In practice regular expressions are often referred to as reg, regex, regexp or similar variations instead of the full “regular expressions.” We’ll do the same here. Before getting started we should also talk about basic versus extended regular expressions.

Unfortunately theory and practice don’t always align. Various software that allow the use of regexps sometimes implement them differently. For the most part it’s similar enough, but it’s a good idea to look up the documentation or find cheat sheets before using them. In the Bash examples presented here, basic expressions as well as extended expressions are the same except for how they use the backslash (\) character.

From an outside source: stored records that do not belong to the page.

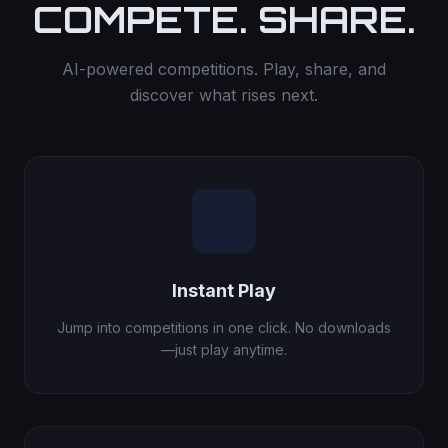
COMPETE. SHARE.
AI-powered competitions. Play, share, and
discover what rises next.
Instant Play
Jump into competitions in one click. No downloads
—just play anytime.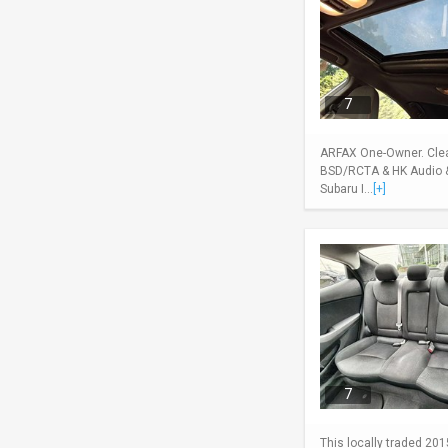
7
ARFAX One-Owner. Clean
BSD/RCTA & HK Audio & 
Subaru I...
[+]
7
This locally traded 201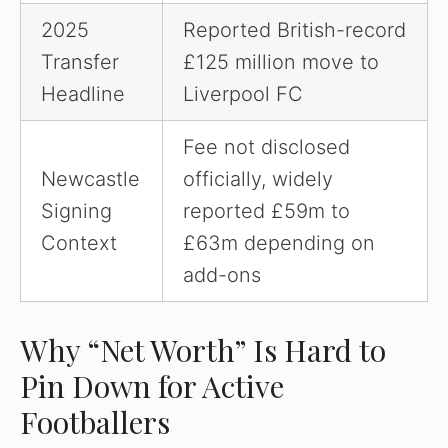
2025
Reported British-record
Transfer
£125 million move to
Headline
Liverpool FC
Fee not disclosed
Newcastle
officially, widely
Signing
reported £59m to
Context
£63m depending on
add-ons
Why “Net Worth” Is Hard to
Pin Down for Active
Footballers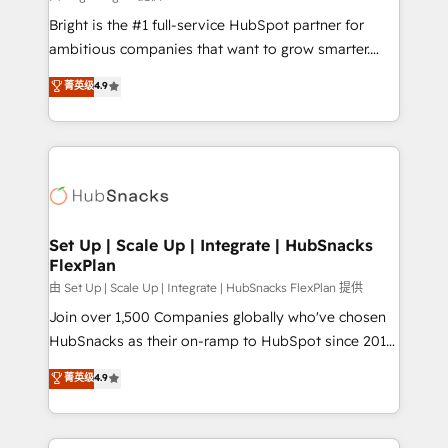
RevOps and AI-driven sales enablement • Website
Bright is the #1 full-service HubSpot partner for
design and CMS development • ERP integration: SAP,
ambitious companies that want to grow smarter.
NetSuite, Microsoft Dynamics, … • Data cleansing
From HubSpot onboarding, to training, from
菁英级
4.9
and CRM migration from any platform •
developing a new website to lead generation and
Client/member portals built on HubSpot • Custom
digital marketing; we do it all (and with great
and complex integrations: SAM.gov, GovWin,
results)! In short, our services include: - HubSpot
QuickBooks, PandaDoc, ClickUp, Shopify, Mapsly,
consultancy: onboarding, training, data migration -
WooCommerce, BuilderTrend, and more Experience
HubSpot development: websites, custom modules,
the difference — reach out to see how AI + HubSpot
integrations - Marketing & sales solutions: digital
can transform your business.
marketing, advertising, campaigns, content and
Set Up | Scale Up | Integrate | HubSnacks
FlexPlan
design We connect people, data and technology to
improve customer experiences. With our bright
由 Set Up | Scale Up | Integrate | HubSnacks FlexPlan 提供
people, exciting ideas and can-do mentality, we
Join over 1,500 Companies globally who've chosen
ensure revenue growth on a daily basis. So tell us
HubSnacks as their on-ramp to HubSpot since 2014
your challenge; our passionate and growth driven
Simple pay-as-you-go plans that accelerate value...
菁英级
4.9
team of 100+ experts is ready for you! Driving digital
1️⃣ Set Up | Onboarding New or Check-fixing existing
growth | www.brightdigital.com
HubSpot portals 2️⃣ Scale Up | 100% HubSpot Task
Execution... Global 24/7 ... All Experts 3️⃣ Integrate |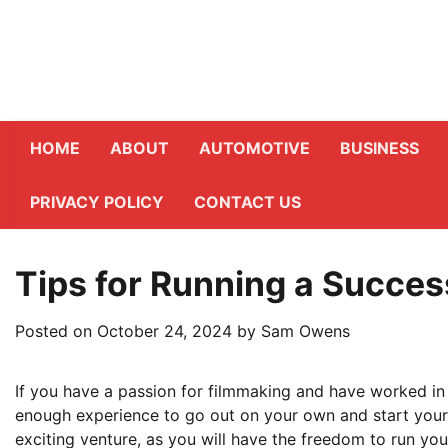
Skip
to
content
HOME
ABOUT
AUTOMOTIVE
BUSINESS
PRIVACY POLICY
CONTACT US
Tips for Running a Succes
Posted on
October 24, 2024
by
Sam Owens
If you have a passion for filmmaking and have worked in 
enough experience to go out on your own and start you
exciting venture, as you will have the freedom to run y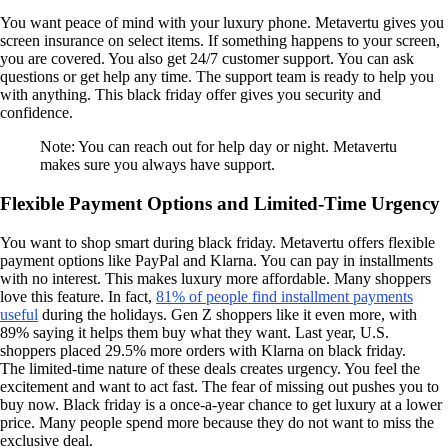
You want peace of mind with your luxury phone. Metavertu gives you
screen insurance on select items. If something happens to your screen,
you are covered. You also get 24/7 customer support. You can ask
questions or get help any time. The support team is ready to help you
with anything. This black friday offer gives you security and
confidence.
Note: You can reach out for help day or night. Metavertu
makes sure you always have support.
Flexible Payment Options and Limited-Time Urgency
You want to shop smart during black friday. Metavertu offers flexible
payment options like PayPal and Klarna. You can pay in installments
with no interest. This makes luxury more affordable. Many shoppers
love this feature. In fact,
81% of people find installment payments
useful
during the holidays. Gen Z shoppers like it even more, with
89% saying it helps them buy what they want. Last year, U.S.
shoppers placed 29.5% more orders with Klarna on black friday.
The limited-time nature of these deals creates urgency. You feel the
excitement and want to act fast. The fear of missing out pushes you to
buy now. Black friday is a once-a-year chance to get luxury at a lower
price. Many people spend more because they do not want to miss the
exclusive deal.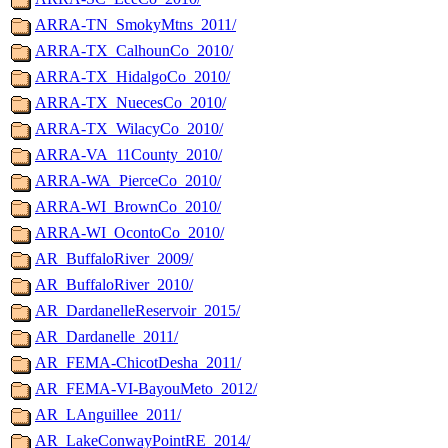
ARRA-TN_SmokyMtns_2011/
ARRA-TX_CalhounCo_2010/
ARRA-TX_HidalgoCo_2010/
ARRA-TX_NuecesCo_2010/
ARRA-TX_WilacyCo_2010/
ARRA-VA_11County_2010/
ARRA-WA_PierceCo_2010/
ARRA-WI_BrownCo_2010/
ARRA-WI_OcontoCo_2010/
AR_BuffaloRiver_2009/
AR_BuffaloRiver_2010/
AR_DardanelleReservoir_2015/
AR_Dardanelle_2011/
AR_FEMA-ChicotDesha_2011/
AR_FEMA-VI-BayouMeto_2012/
AR_LAnguillee_2011/
AR_LakeConwayPointRE_2014/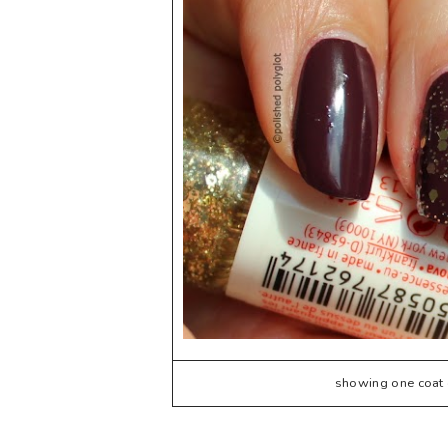
showing one coat o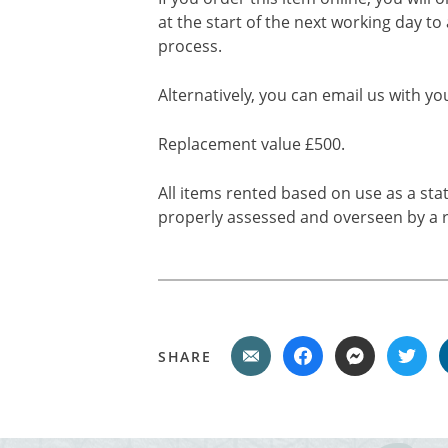
at the start of the next working day to
process.
Alternatively, you can email us with yo
Replacement value £500.
All items rented based on use as a sta
properly assessed and overseen by a r
SHARE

The main issue is this: let’s say you want to use the regex “The seal watch(ed|s) observantly.” The problem is, what did we mean when we added the period at the end of the sentence? Is it just a regular period? Or is it a regex saying we want to match any character? This is where the backslash comes in.

It’s common practice in many coding tools to add a backslash before a character to indicate it should have a meaning different than expected. The problem now becomes: do we add backslashes to the regex?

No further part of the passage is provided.